(Stored data entries)
◆ ◆ ◆
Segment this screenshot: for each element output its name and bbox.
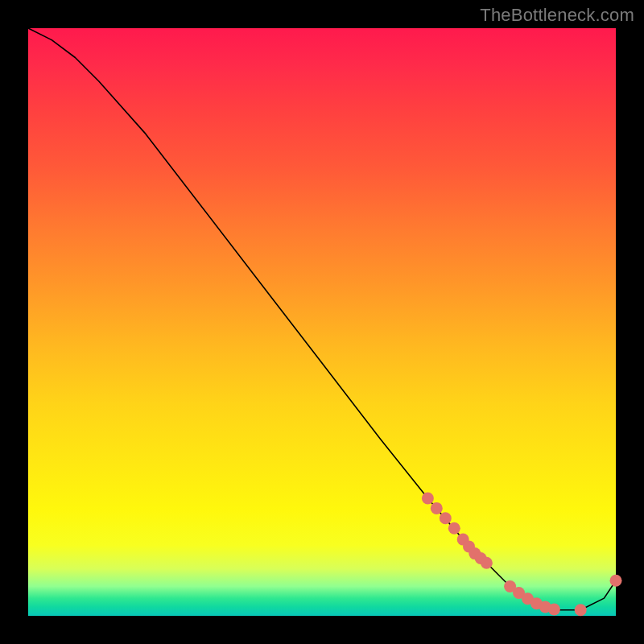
highlight-dot [431, 502, 443, 514]
watermark-text: TheBottleneck.com [480, 5, 634, 26]
plot-area [28, 28, 616, 616]
highlight-dot [440, 512, 452, 524]
highlight-dot [481, 557, 493, 569]
highlight-dot [422, 493, 434, 505]
bottleneck-curve [28, 28, 616, 610]
highlight-dots-group [422, 493, 622, 617]
frame: TheBottleneck.com [0, 0, 644, 644]
highlight-dot [548, 604, 560, 616]
highlight-dot [575, 604, 587, 616]
highlight-dot [448, 522, 460, 535]
highlight-dot [610, 575, 622, 587]
chart-svg [28, 28, 616, 616]
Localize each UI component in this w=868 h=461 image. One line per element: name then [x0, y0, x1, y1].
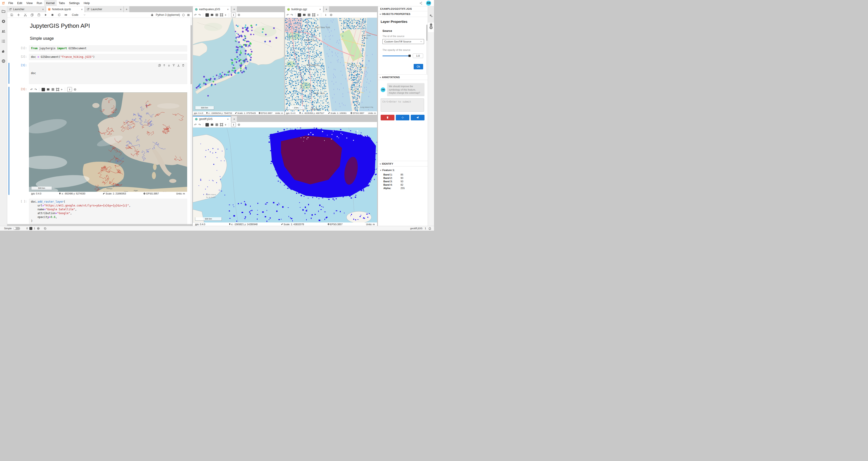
delete-annotation-button[interactable] [381, 115, 395, 121]
save-button[interactable] [9, 13, 14, 17]
menu-file[interactable]: File [6, 0, 15, 6]
temporal-icon[interactable] [237, 13, 241, 17]
undo-icon[interactable] [286, 13, 289, 17]
menu-edit[interactable]: Edit [15, 0, 24, 6]
share-icon[interactable] [419, 2, 423, 5]
current-file-label[interactable]: geotiff.jGIS [410, 227, 423, 230]
notifications-count[interactable]: 1 [425, 227, 426, 230]
close-icon[interactable] [120, 8, 122, 11]
grid-icon[interactable] [215, 123, 218, 126]
console-icon[interactable] [298, 13, 301, 17]
notebook-vertical-scrollbar[interactable] [190, 18, 192, 224]
delete-cell-icon[interactable] [182, 64, 185, 67]
basemap-icon[interactable] [211, 13, 214, 17]
user-avatar[interactable]: AM [426, 1, 431, 6]
debugger-icon[interactable] [151, 13, 154, 17]
code-cell[interactable]: [ ]: doc.add_raster_layer( url="https://… [7, 199, 190, 224]
basemap-icon[interactable] [303, 13, 306, 17]
notebook-horizontal-scrollbar[interactable] [7, 224, 190, 226]
tab-earthquakes[interactable]: earthquakes.jGIS [193, 6, 231, 12]
menu-run[interactable]: Run [35, 0, 44, 6]
notebook-content[interactable]: JupyterGIS Python API Simple usage [1]: … [7, 18, 190, 224]
code-cell[interactable]: [1]: from jupytergis import GISDocument [7, 45, 190, 52]
section-annotations[interactable]: ANNOTATIONS [378, 74, 428, 80]
history-icon[interactable] [43, 227, 46, 230]
insert-cell-button[interactable] [16, 13, 21, 17]
close-icon[interactable] [227, 8, 229, 11]
section-identify[interactable]: IDENTIFY [378, 161, 428, 166]
gis-sidebar-icon[interactable] [2, 59, 5, 63]
kernel-name[interactable]: Python 3 (ipykernel) [156, 13, 180, 17]
move-up-icon[interactable] [163, 64, 166, 67]
menu-view[interactable]: View [24, 0, 35, 6]
add-layer-icon[interactable] [317, 13, 319, 17]
new-tab-button[interactable] [231, 116, 237, 122]
run-button[interactable] [43, 13, 48, 17]
annotation-input[interactable] [381, 98, 424, 111]
console-icon[interactable] [206, 13, 209, 17]
insert-below-icon[interactable] [177, 64, 180, 67]
table-of-contents-icon[interactable] [2, 39, 5, 43]
redo-icon[interactable] [198, 13, 201, 17]
close-icon[interactable] [319, 8, 321, 11]
section-objects-properties[interactable]: OBJECTS PROPERTIES [378, 11, 428, 17]
running-sessions-icon[interactable] [2, 20, 5, 23]
restart-button[interactable] [57, 13, 61, 17]
gis-tab-icon[interactable] [429, 26, 433, 29]
undo-icon[interactable] [30, 88, 33, 91]
close-icon[interactable] [42, 8, 44, 11]
add-layer-icon[interactable] [225, 123, 226, 127]
cell-input[interactable]: doc = GISDocument("france_hiking.jGIS") [29, 54, 187, 60]
grid-icon[interactable] [215, 13, 218, 17]
center-annotation-button[interactable] [396, 115, 410, 121]
identify-button-active[interactable]: i [67, 87, 72, 92]
slider-handle[interactable] [408, 55, 411, 57]
add-layer-icon[interactable] [225, 13, 226, 17]
cell-input[interactable]: from jupytergis import GISDocument [29, 45, 187, 52]
redo-icon[interactable] [290, 13, 293, 17]
close-icon[interactable] [227, 118, 229, 121]
tab-geotiff[interactable]: geotiff.jGIS [193, 116, 231, 122]
toolbar-menu-icon[interactable] [187, 13, 190, 17]
temporal-icon[interactable] [237, 123, 241, 126]
undo-icon[interactable] [194, 123, 197, 126]
kernel-chip-icon[interactable] [37, 227, 40, 230]
paste-button[interactable] [37, 13, 41, 17]
grid-icon[interactable] [51, 88, 55, 91]
undo-icon[interactable] [194, 13, 197, 17]
terminal-icon[interactable] [29, 227, 32, 230]
bell-icon[interactable] [428, 227, 431, 230]
menu-tabs[interactable]: Tabs [57, 0, 67, 6]
identify-button-active[interactable]: i [231, 123, 236, 127]
geotiff-map[interactable]: Baffin Island Île de Baffin 500 km [193, 128, 377, 223]
move-down-icon[interactable] [167, 64, 170, 67]
identify-feature[interactable]: Feature 1: [378, 166, 428, 173]
source-select[interactable]: Custom GeoTiff Source [382, 39, 424, 44]
identify-button[interactable]: i [323, 13, 328, 17]
console-icon[interactable] [206, 123, 209, 127]
redo-icon[interactable] [34, 88, 37, 91]
extensions-icon[interactable] [2, 49, 5, 53]
menu-settings[interactable]: Settings [67, 0, 82, 6]
earthquakes-map[interactable]: 500 km [193, 18, 284, 111]
insert-above-icon[interactable] [172, 64, 175, 67]
panel-scrollbar[interactable] [426, 24, 428, 74]
cell-input[interactable]: doc [29, 63, 187, 84]
new-tab-button[interactable] [324, 6, 329, 12]
new-tab-button[interactable] [124, 6, 129, 12]
property-inspector-icon[interactable] [429, 14, 433, 18]
geometry-icon[interactable] [312, 13, 315, 17]
file-browser-icon[interactable] [2, 9, 5, 13]
code-cell[interactable]: [2]: doc = GISDocument("france_hiking.jG… [7, 54, 190, 60]
basemap-icon[interactable] [46, 88, 50, 91]
cut-button[interactable] [23, 13, 28, 17]
tab-launcher-2[interactable]: Launcher [85, 6, 123, 12]
console-icon[interactable] [41, 88, 45, 91]
tab-launcher-1[interactable]: Launcher [7, 6, 46, 12]
geometry-icon[interactable] [220, 13, 223, 17]
menu-help[interactable]: Help [82, 0, 92, 6]
interrupt-button[interactable] [50, 13, 55, 17]
opacity-input[interactable] [413, 54, 423, 58]
ok-button[interactable]: Ok [414, 64, 423, 69]
collaboration-icon[interactable] [2, 29, 5, 33]
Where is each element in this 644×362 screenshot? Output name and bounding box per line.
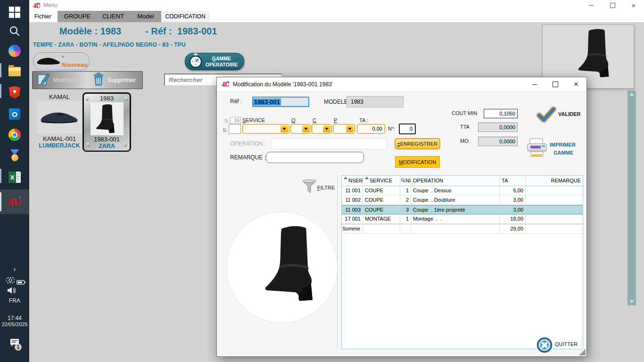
chevron-down-icon[interactable] (346, 125, 354, 132)
col-header-nser[interactable]: NSER (342, 176, 363, 186)
printer-icon[interactable] (526, 138, 548, 160)
modification-button[interactable]: MODIFICATION (395, 156, 440, 168)
gamme-label-line2: OPERATOIRE (206, 62, 238, 67)
num-input[interactable]: 0 (399, 123, 416, 134)
model-card-1983[interactable]: 1983 1983-001 ZARA (83, 92, 131, 152)
speaker-icon[interactable] (7, 287, 17, 296)
minimize-button[interactable] (524, 77, 545, 91)
operation-input[interactable] (272, 139, 387, 149)
chevron-down-icon[interactable] (281, 125, 288, 132)
menu-item-codification[interactable]: CODIFICATION (161, 11, 209, 22)
card-client: LUMBERJACK (36, 142, 83, 150)
boot-photo (263, 213, 324, 314)
trash-icon[interactable] (92, 72, 105, 88)
nouveau-button[interactable]: * Nouveau (33, 52, 90, 70)
p-label: P (334, 117, 337, 123)
shoe-icon (36, 55, 61, 68)
magnifier-icon (401, 178, 405, 183)
num-label: N°: (388, 126, 395, 132)
ref-label: Réf : (230, 98, 242, 105)
cout-min-input[interactable]: 0,1050 (484, 109, 518, 118)
brave-icon[interactable] (0, 83, 29, 102)
col-header-service[interactable]: SERVICE (363, 176, 400, 186)
menu-item-model[interactable]: Model (135, 11, 157, 22)
tray-expand-chevron[interactable]: › (0, 265, 29, 273)
ta-input[interactable]: 0,00 (357, 124, 385, 134)
ta-label: TA : (359, 117, 368, 123)
cast-icon[interactable] (6, 277, 15, 286)
maximize-button[interactable] (545, 77, 566, 91)
table-row-selected[interactable]: 11 003 COUPE 3 Coupe . 1ère propreté 3,0… (342, 205, 583, 214)
c-label: C (313, 117, 316, 123)
page-title-ref: - Réf : 1983-001 (145, 26, 217, 37)
imprimer-gamme-label-line1[interactable]: IMPRIMER (550, 142, 576, 148)
p-select[interactable] (333, 124, 355, 134)
minimize-button[interactable] (581, 0, 602, 11)
supprimer-button[interactable]: Supprimer (107, 77, 136, 83)
chrome-icon[interactable] (0, 125, 29, 144)
copilot-icon[interactable] (0, 41, 29, 60)
gamme-operatoire-button[interactable]: GAMME OPERATOIRE (185, 53, 244, 70)
gamme-label-line1: GAMME (212, 56, 231, 61)
filtre-label[interactable]: FILTRE (317, 185, 335, 190)
maximize-button[interactable] (602, 0, 623, 11)
service-select[interactable] (242, 124, 289, 134)
s-mini-field: 16 (230, 117, 241, 124)
enregistrer-button[interactable]: ± ENREGISTRER (395, 138, 440, 149)
clock-date[interactable]: 22/05/2025 (0, 321, 29, 327)
close-button[interactable]: × (623, 0, 644, 11)
valider-label[interactable]: VALIDER (558, 111, 580, 117)
search-icon[interactable] (0, 22, 29, 41)
ref-input[interactable]: 1983-001 (252, 97, 309, 107)
table-row[interactable]: 11 001 COUPE 1 Coupe . Dessus 5,00 (342, 186, 583, 196)
service-label: SERVICE (242, 117, 265, 123)
table-row[interactable]: 17 001 MONTAGE 1 Montage . . 18,00 (342, 214, 583, 224)
chevron-down-icon[interactable] (323, 125, 330, 132)
scroll-up-icon[interactable] (629, 93, 634, 96)
o-select[interactable] (290, 124, 311, 134)
rivet-icon (125, 97, 128, 101)
resize-grip[interactable] (579, 349, 586, 355)
stopwatch-icon (189, 53, 202, 70)
clock-time[interactable]: 17:44 (0, 315, 29, 321)
battery-icon[interactable] (17, 278, 26, 287)
close-button[interactable]: × (566, 77, 586, 91)
chevron-down-icon[interactable] (302, 125, 310, 132)
modifier-button[interactable]: Modifier (53, 77, 75, 83)
quitter-label[interactable]: QUITTER (555, 341, 578, 347)
col-header-ta[interactable]: TA (500, 176, 526, 186)
medal-icon[interactable] (0, 146, 29, 165)
excel-icon[interactable] (0, 168, 29, 187)
table-row[interactable]: 11 002 COUPE 2 Coupe . Doublure 3,00 (342, 196, 583, 205)
card-client: ZARA (84, 143, 130, 151)
windows-start-icon[interactable] (0, 3, 29, 22)
funnel-icon[interactable] (302, 179, 317, 196)
menu-item-groupe[interactable]: GROUPE (63, 11, 91, 22)
app-4u-icon[interactable]: 4U (0, 192, 29, 211)
remarque-input[interactable] (266, 152, 364, 163)
dialog-titlebar: 4U Modification du Modèle '1983-001 1983… (217, 77, 586, 92)
col-header-remarque[interactable]: REMARQUE (526, 176, 583, 186)
scroll-down-icon[interactable] (629, 300, 634, 303)
imprimer-gamme-label-line2[interactable]: GAMME (553, 150, 573, 156)
s-input[interactable] (229, 124, 241, 134)
sort-asc-icon (365, 177, 369, 179)
model-card-kamal[interactable]: KAMAL KAMAL-001 LUMBERJACK (36, 93, 83, 152)
card-image (91, 102, 124, 135)
edit-icon[interactable] (36, 72, 50, 88)
menu-item-fichier[interactable]: Fichier (29, 11, 57, 22)
somme-label: Somme (342, 224, 363, 234)
app-logo-icon: 4U (222, 81, 229, 88)
card-title: 1983 (84, 95, 130, 102)
vertical-scrollbar[interactable] (627, 90, 636, 305)
file-explorer-icon[interactable] (0, 62, 29, 81)
quitter-icon[interactable] (537, 337, 553, 355)
language-indicator[interactable]: FRA (0, 297, 29, 304)
c-select[interactable] (312, 124, 332, 134)
outlook-icon[interactable]: O (0, 105, 29, 123)
notification-badge: 1 (15, 344, 22, 351)
menu-item-client[interactable]: CLIENT (100, 11, 126, 22)
col-header-operation[interactable]: OPERATION (411, 176, 500, 186)
valider-check-icon[interactable] (537, 107, 556, 124)
col-header-num[interactable]: NUM (400, 176, 411, 186)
◆ ◆ ◆
EXERCISE >>
Each line above that includes the word "TheBottleneck" is to be copied.

WORKED SOLUTION >>
watermark-text: TheBottleneck.com [480, 5, 634, 26]
frame: TheBottleneck.com [0, 0, 644, 644]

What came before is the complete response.